• Goal of the exercise: Every line of the listing below should be written out exactly, minus its pictures.

• Dataset extract:
^^^^^^^^^^^^^^^^
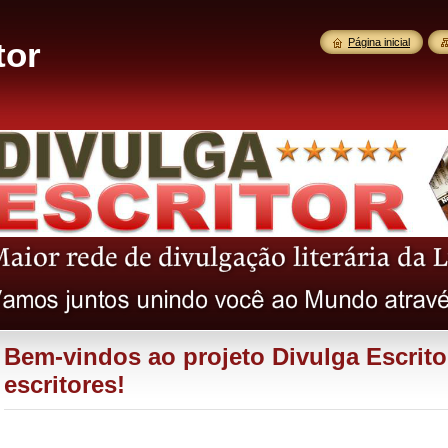
tor
Página inicial
Bem-vindos ao projeto Divulga Escrito
escritores!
^^^^^^^^^^^^^^^^
• Response for this exercise:
tor
Página inicial
Bem-vindos ao projeto Divulga Escrito
escritores!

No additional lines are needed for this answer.